I have known, worked beside, and photographed dozens or even hundreds of coaches over the course my career. They come with the territory of covering sports for my newspaper.

Most of the coaches I know are great people. They understand that the value of coaching goes far beyond the idea of winning games and collecting trophies. They know that the real value of coaching is building character.

Thus, a coach happened into my life recently, and turned out to be one of those coaches whose attitude is so positive that I came away with the impression she builds character with the best of them.

This came about as a result of my decision to hike to the highest point in New Mexico, Wheeler Peak, a beautiful mountain near Taos, on a recent vacation with my wife Abby. I first saw Wheeler Peak in 1981, when some high school buddies and I took a senior trip to nearby Eagle Nest. I’ve had my eye on it ever since, but only last week did I make the time to actually climb it.

I tagged a friend - fellow photographer Scott Andersen - and asked if he wanted to do the hike with me, and he did.

Scott and I were at the trail head just after dawn, and noticed a fellow hiker looking over the trail map, and invited her to join us.
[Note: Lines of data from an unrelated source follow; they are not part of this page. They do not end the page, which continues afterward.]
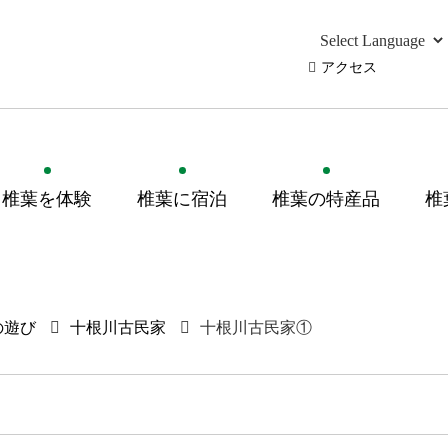
アクセス
椎葉を体験
椎葉に宿泊
椎葉の特産品
椎
の遊び
十根川古民家
十根川古民家①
She accepted, and we headed up the mountain.

As we walked and enjoyed the views, the hiker told us her name was Kathy, and she coached softball in Allen, Texas, and, some years ago, played softball in Tuttle, Oklahoma, and was part of a state champion team.

As our hike grew more challenging, Kathy became more and more a couch. She checked on us constantly, encouraged us when it got difficult, and congratulated us when we met a goal.

Her biggest coaching moment came when Scott became increasingly acrophobic as we reached the top of the mountain. The final push to the top included walking up a narrow, exposed ridge, and Scott, who has been afraid of heights his entire life, stopped, and swore he could not go on.

Coach Kathy was right there. Scott later wrote on his blog...

“Kathy’s experience teaching, coaching and just being an all-around nice person, really came into play for me when we reached the saddle. I was convinced I was not going another step and I was willing to accept falling a bit short of making it to the summit that was about 200 yards away.

“I was trapped in a negative cycle of anxiety-based thinking. I was unable to coach myself.

“This is where Kathy worked her magic.

“She held the determination that I was unable to muster. She said, ‘We are going to do this. Only a little bit to go. I want you to just look at my feet. Focus on my feet.’ “

Kathy coached Scott to the top of the mountain.

So, wow. Coaches can be very powerful, enabling, character-building figures in our lives. As I thought about Kathy and her coaching that day, I thought about all the great coaches I know and have known in our community. I am proud to work beside them.